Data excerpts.
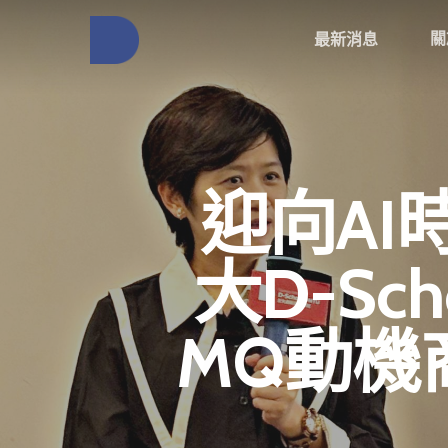
關
最新消息
迎向A
大D-S
MQ動機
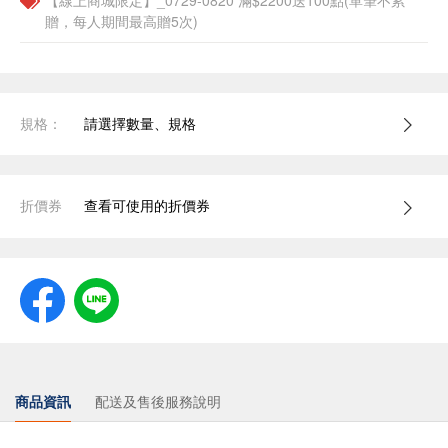
【線上商城限定】_0729-0820 滿$2200送100點(單筆不累
贈，每人期間最高贈5次)
規格：
請選擇數量、規格
折價券
查看可使用的折價券
商品資訊
配送及售後服務說明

Instructions to follow. Please return all of the entries word for word, excluding the pictures.

Problem solution.
關
最新消息
迎向A
大D-S
MQ動機
【線上商城限定】_0729-0820 滿$2200送100點(單筆不累
贈，每人期間最高贈5次)
規格：
請選擇數量、規格
折價券
查看可使用的折價券
商品資訊
配送及售後服務說明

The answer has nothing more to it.